Aim of the exercise:
Pictures excluded, output the lines of the data below between the one holding "Einrichtungen der Offenen" and the one holding "218 110 100", inclusive, exactly as they stand.

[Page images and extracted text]

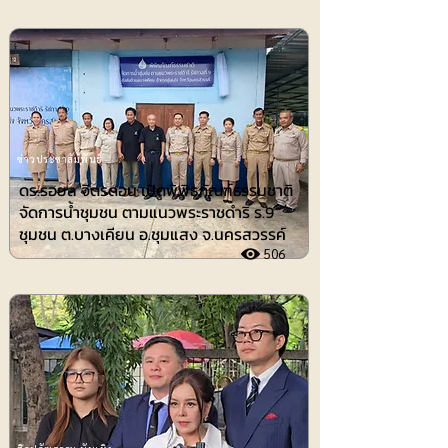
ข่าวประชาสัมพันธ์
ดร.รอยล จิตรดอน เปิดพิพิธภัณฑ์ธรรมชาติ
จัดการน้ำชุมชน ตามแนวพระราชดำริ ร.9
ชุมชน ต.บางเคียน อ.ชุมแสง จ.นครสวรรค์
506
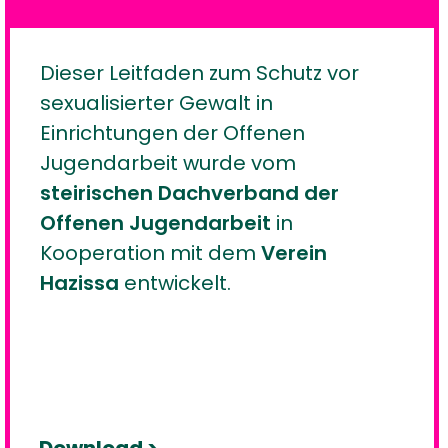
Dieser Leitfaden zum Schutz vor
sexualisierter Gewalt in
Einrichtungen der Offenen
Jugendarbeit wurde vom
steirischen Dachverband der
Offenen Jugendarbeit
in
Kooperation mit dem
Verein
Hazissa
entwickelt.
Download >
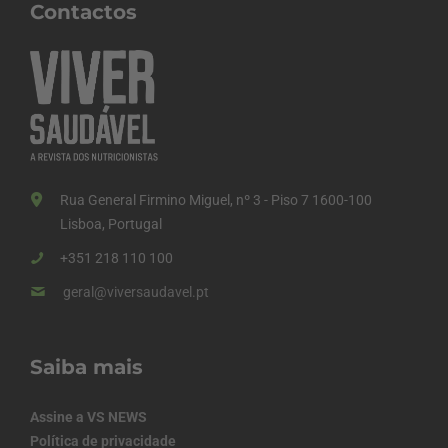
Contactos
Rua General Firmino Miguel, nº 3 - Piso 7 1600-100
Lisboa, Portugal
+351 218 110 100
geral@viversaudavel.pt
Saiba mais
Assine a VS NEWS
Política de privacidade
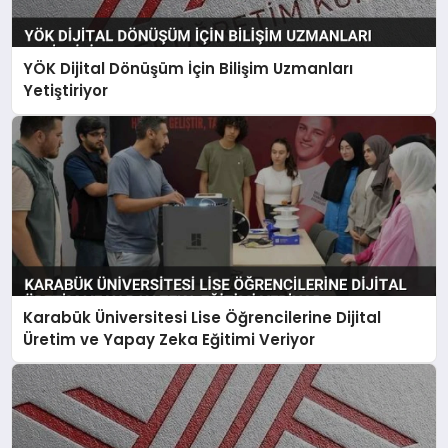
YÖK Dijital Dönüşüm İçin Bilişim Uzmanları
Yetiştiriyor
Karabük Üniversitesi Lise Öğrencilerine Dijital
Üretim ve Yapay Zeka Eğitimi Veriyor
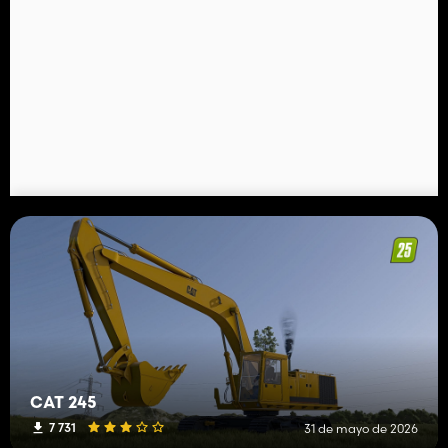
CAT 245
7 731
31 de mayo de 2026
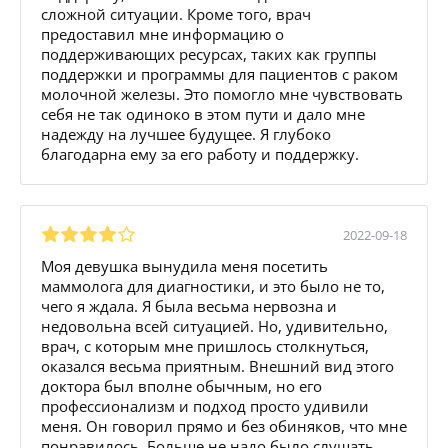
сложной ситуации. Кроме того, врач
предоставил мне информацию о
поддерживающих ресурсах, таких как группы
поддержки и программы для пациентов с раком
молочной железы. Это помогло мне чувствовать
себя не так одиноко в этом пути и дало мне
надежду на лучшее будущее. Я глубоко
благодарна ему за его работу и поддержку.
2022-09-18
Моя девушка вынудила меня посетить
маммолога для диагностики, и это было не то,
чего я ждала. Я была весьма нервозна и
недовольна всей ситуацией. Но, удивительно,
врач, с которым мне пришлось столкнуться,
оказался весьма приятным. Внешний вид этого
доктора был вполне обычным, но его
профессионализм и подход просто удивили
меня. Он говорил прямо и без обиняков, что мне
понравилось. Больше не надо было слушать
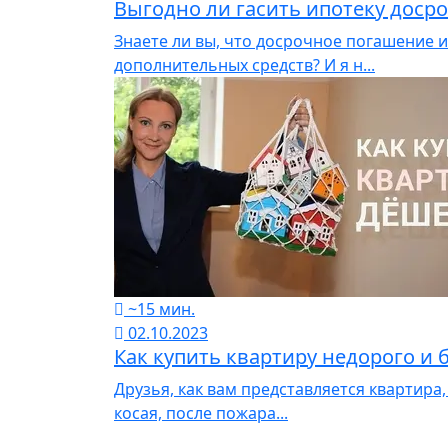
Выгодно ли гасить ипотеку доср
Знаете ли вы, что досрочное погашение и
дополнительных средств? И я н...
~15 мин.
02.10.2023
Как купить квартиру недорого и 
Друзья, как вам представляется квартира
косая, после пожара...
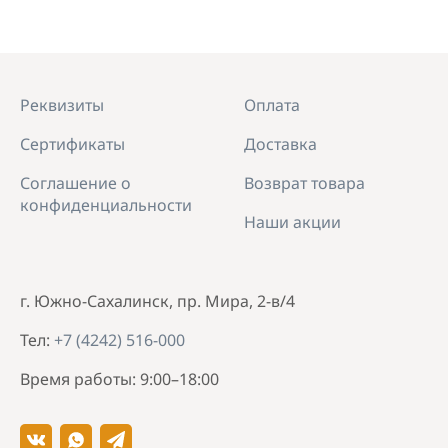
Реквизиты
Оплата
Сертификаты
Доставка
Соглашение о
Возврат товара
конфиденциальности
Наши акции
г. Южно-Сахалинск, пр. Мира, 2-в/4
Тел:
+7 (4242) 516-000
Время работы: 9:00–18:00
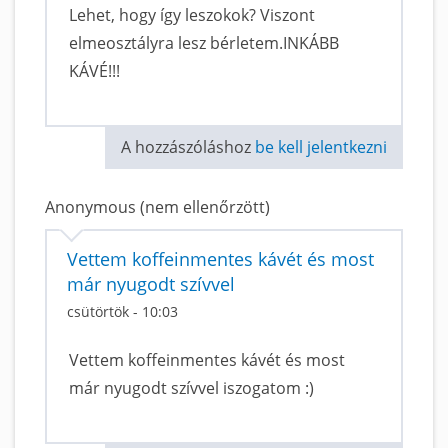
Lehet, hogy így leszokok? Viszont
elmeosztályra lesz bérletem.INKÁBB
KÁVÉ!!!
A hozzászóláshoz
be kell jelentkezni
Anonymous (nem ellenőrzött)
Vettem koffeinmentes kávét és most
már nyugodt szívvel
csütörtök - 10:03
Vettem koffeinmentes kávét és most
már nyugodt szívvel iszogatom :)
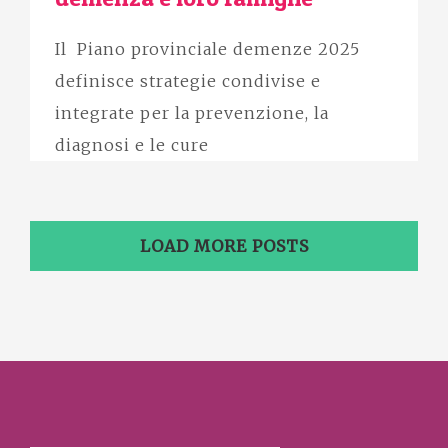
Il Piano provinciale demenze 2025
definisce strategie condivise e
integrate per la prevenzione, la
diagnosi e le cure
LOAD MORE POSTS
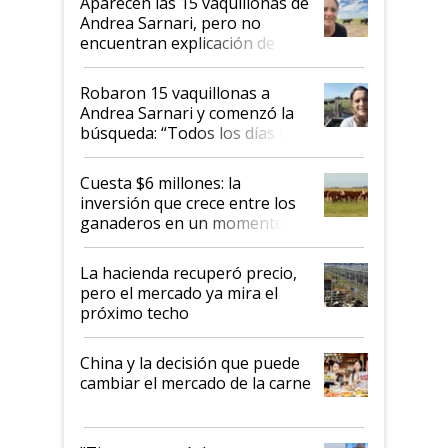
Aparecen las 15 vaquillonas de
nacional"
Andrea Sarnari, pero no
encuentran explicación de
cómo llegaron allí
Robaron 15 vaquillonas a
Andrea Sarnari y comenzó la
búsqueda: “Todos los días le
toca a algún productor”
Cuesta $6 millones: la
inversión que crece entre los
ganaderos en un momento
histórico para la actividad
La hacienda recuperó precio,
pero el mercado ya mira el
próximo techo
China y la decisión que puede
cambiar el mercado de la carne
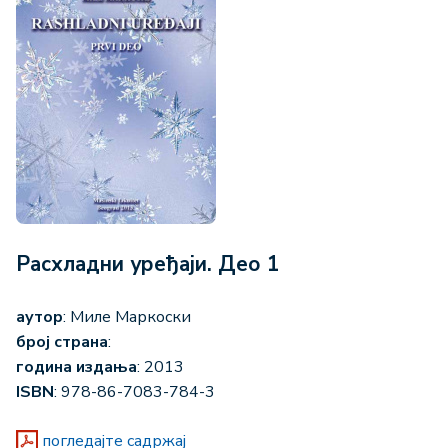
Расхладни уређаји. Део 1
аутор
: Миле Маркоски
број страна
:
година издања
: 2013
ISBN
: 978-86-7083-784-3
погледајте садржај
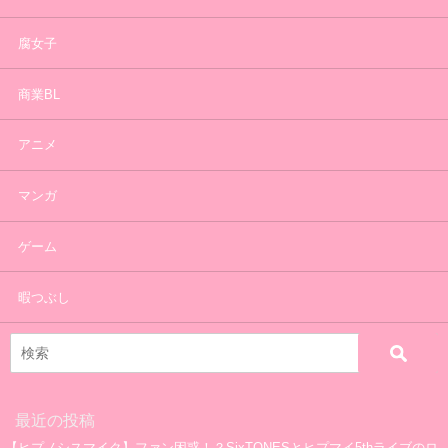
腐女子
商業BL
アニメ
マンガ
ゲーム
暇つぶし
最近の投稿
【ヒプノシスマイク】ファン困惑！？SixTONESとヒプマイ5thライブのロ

* * *

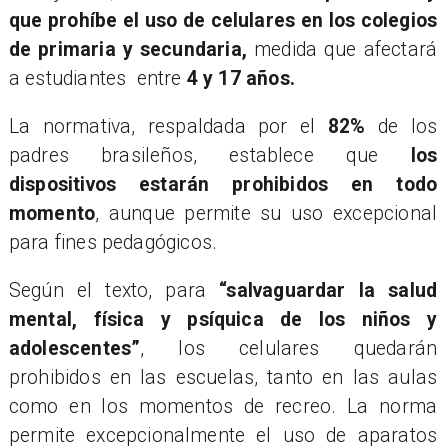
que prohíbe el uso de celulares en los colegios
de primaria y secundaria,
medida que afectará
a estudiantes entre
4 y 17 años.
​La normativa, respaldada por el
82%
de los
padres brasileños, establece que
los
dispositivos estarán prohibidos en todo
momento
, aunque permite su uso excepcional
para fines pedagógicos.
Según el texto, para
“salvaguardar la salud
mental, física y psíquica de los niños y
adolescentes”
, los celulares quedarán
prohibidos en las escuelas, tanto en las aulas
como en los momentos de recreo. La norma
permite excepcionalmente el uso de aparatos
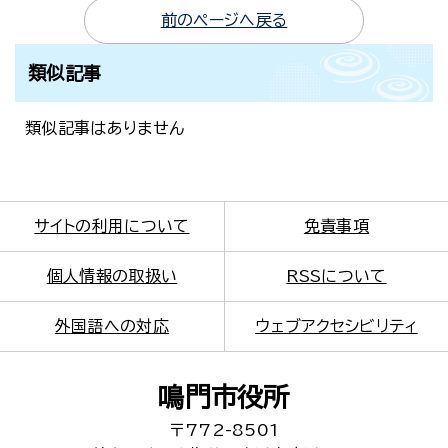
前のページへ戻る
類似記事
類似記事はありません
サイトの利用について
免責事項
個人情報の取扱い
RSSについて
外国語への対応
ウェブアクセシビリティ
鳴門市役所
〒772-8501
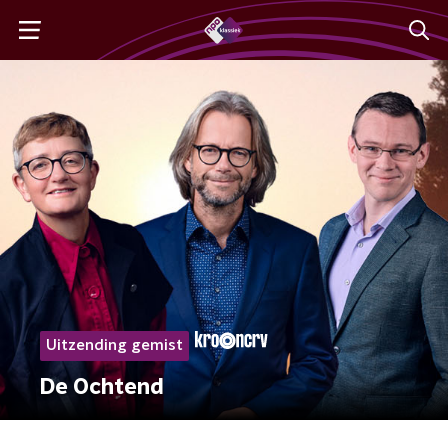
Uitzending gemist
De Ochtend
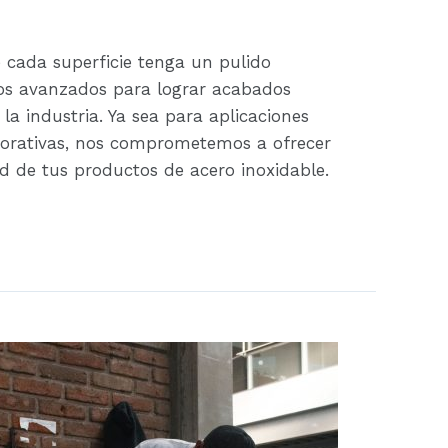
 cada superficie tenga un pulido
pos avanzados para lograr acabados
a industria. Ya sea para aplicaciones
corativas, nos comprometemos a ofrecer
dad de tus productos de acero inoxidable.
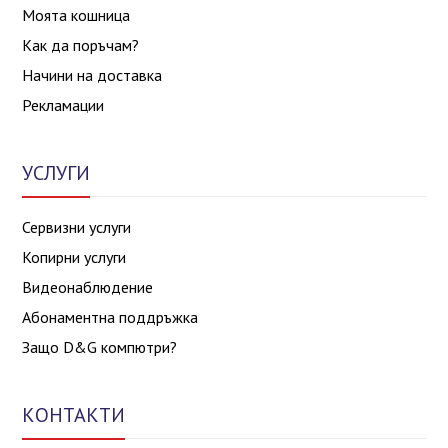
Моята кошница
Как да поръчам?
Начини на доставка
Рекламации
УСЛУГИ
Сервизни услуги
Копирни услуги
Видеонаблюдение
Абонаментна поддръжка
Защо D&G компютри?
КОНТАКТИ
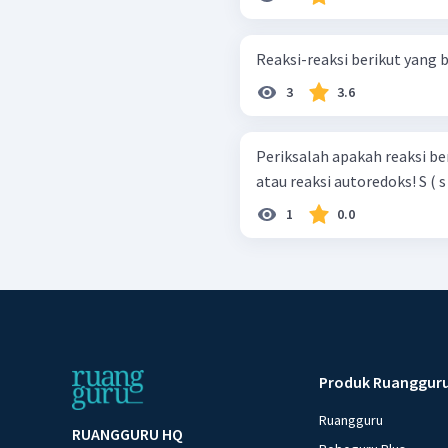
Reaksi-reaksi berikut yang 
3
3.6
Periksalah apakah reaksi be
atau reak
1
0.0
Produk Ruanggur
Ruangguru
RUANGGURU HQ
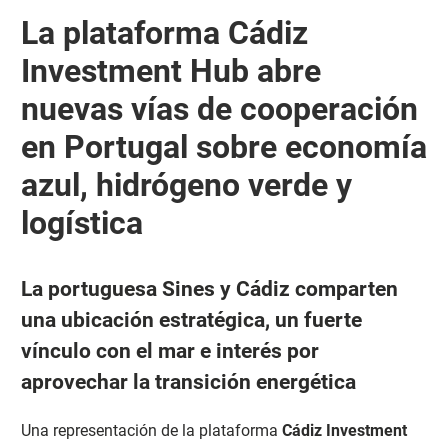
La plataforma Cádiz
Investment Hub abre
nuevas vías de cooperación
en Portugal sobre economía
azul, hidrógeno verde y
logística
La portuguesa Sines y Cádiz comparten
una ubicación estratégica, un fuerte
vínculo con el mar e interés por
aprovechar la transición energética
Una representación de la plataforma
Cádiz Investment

Task output:
Einrichtungen der Offenen
Jugendarbeit wurde vom
steirischen Dachverband der
Offenen Jugendarbeit
in
Kooperation mit dem
Verein
Hazissa
entwickelt.
Download >
Contactos
Rua General Firmino Miguel, nº 3 - Piso 7 1600-100
Lisboa, Portugal
+351 218 110 100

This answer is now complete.